MicroRNA‑155 promotes ox‑LDL‑induced autophagy in human umbilical vein endothelial cells by targeting the PI3K/Akt/mTOR pathway.

Abstract

Endothelial cell autophagy has a protective role in inhibiting inflammation and preventing the development of atherosclerosis, which may be regulated by microRNA (miR)-155. The present study aimed to investigate the mechanisms of autophagy in the development of atherosclerosis. Human umbilical vein endothelial cells model in vitro and using oxidized low-density lipoprotein (ox-LDL) stimulated cells to simulate the atherosclerosis.

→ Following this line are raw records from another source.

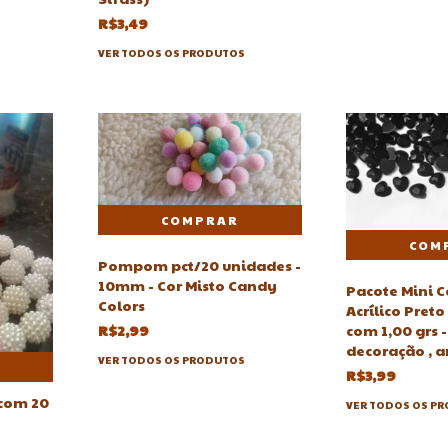
R$3,49
VER TODOS OS PRODUTOS
Pompom pct/20 unidades -
10mm - Cor Misto Candy
Pacote Mini 
Colors
Acrílico Pret
com 1,00 grs -
R$2,99
decoração , 
VER TODOS OS PRODUTOS
R$3,99
 com 20
VER TODOS OS P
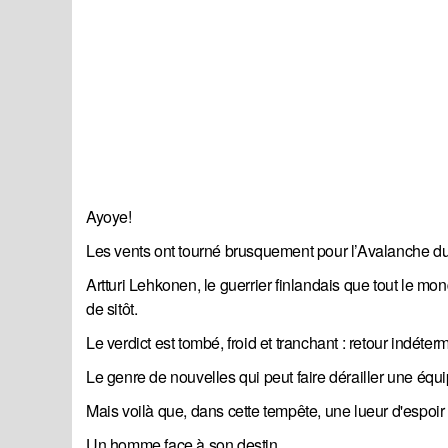
Ayoye!
Les vents ont tourné brusquement pour l’Avalanche du
Artturi Lehkonen, le guerrier finlandais que tout le mon
de sitôt.
Le verdict est tombé, froid et tranchant : retour indéter
Le genre de nouvelles qui peut faire dérailler une équi
Mais voilà que, dans cette tempête, une lueur d'espoi
Un homme face à son destin.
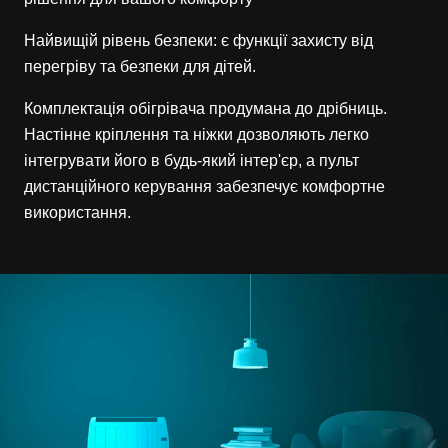
Найвищій рівень безпеки: є функції захисту від
перегріву та безпеки для дітей.
Комплектація обігрівача продумана до дрібниць.
Настінне кріплення та ніжки дозволяють легко
інтегрувати його в будь-який інтер'єр, а пульт
дистанційного керування забезпечує комфортне
використання.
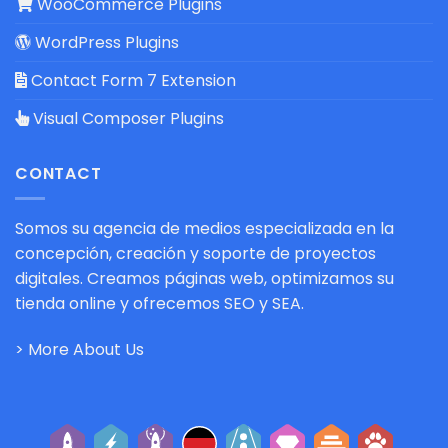
WooCommerce Plugins
WordPress Plugins
Contact Form 7 Extension
Visual Composer Plugins
CONTACT
Somos su agencia de medios especializada en la
concepción, creación y soporte de proyectos
digitales. Creamos páginas web, optimizamos su
tienda online y ofrecemos SEO y SEA.
> More About Us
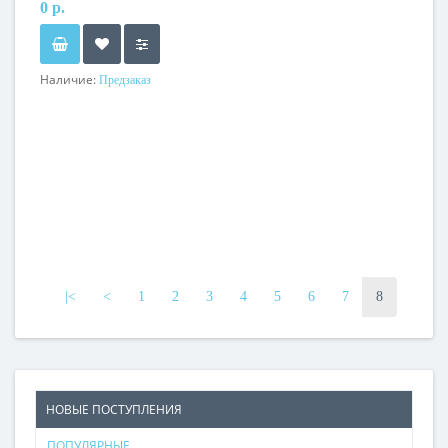
0 р.
Наличие:
Предзаказ
|<
<
1
2
3
4
5
6
7
8
НОВЫЕ ПОСТУПЛЕНИЯ
ПОПУЛЯРНЫЕ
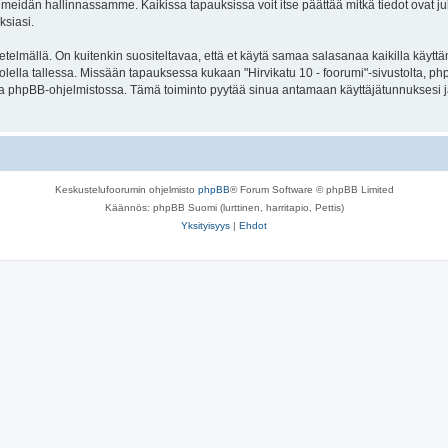
meidän hallinnassamme. Kaikissa tapauksissa voit itse päättää mitkä tiedot ovat julk
ksiasi.
lmällä. On kuitenkin suositeltavaa, että et käytä samaa salasanaa kaikilla käyttäm
e huolella tallessa. Missään tapauksessa kukaan "Hirvikatu 10 - foorumi"-sivustolta, 
oa phpBB-ohjelmistossa. Tämä toiminto pyytää sinua antamaan käyttäjätunnuksesi j
Keskustelufoorumin ohjelmisto
phpBB
® Forum Software © phpBB Limited
Käännös: phpBB Suomi (lurttinen, harritapio, Pettis)
Yksityisyys
|
Ehdot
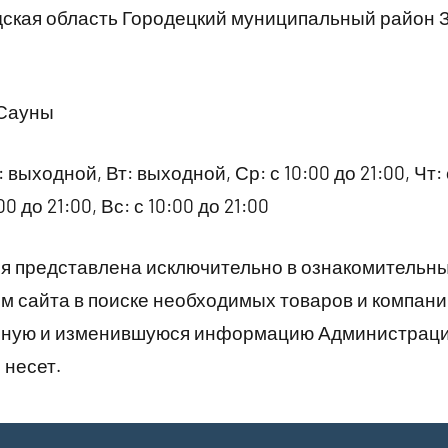
ская область Городецкий муниципальный район 
 Сауны
 выходной, Вт: выходной, Ср: с 10:00 до 21:00, Чт: с
0 до 21:00, Вс: с 10:00 до 21:00
 представлена исключительно в ознакомительны
 сайта в поиске необходимых товаров и компани
рную и изменившуюся информацию Администраци
 несет.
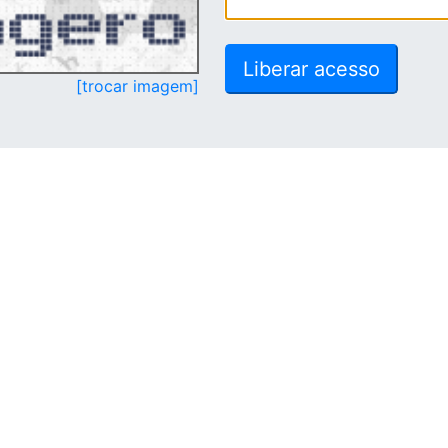
[trocar imagem]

MiR-155 mimics, miR-155 inhibitors, and a negative control were respectively transfected in human umbilical vein endothelial cells to analyzed alterations in the expression of miR-155. It was demonstrated that overexpression of miR-155 promoted autophagic activity in oxidized low-density lipoprotein-stimulated human umbilical vein endothelial cells, whereas inhibition of the expression of miR-155 reduced autophagic activity. Overexpression of miR-155 revealed that it regulated autophagy via the phosphatidylinositol-3 kinase (PI3K)/RAC-α serine/threonine-protein kinase (Akt)/mechanistic target of rapamycin pathway (mTOR) signaling pathway. A luciferase reporter assay demonstrated that miR-155 directly bound to the PI3K catalytic subunit a and Ras homolog enriched in brain 3′-untranslated region and inhibited its luciferase activity. Therefore, the results of the present study suggested that miR-155 promoted autophagy in vascular endothelial cells and that this may have occurred via targeting of the PI3K/Akt/mTOR pathway. Thus, miR-155 may be considered as a potential therapeutic target for the treatment of atherosclerosis.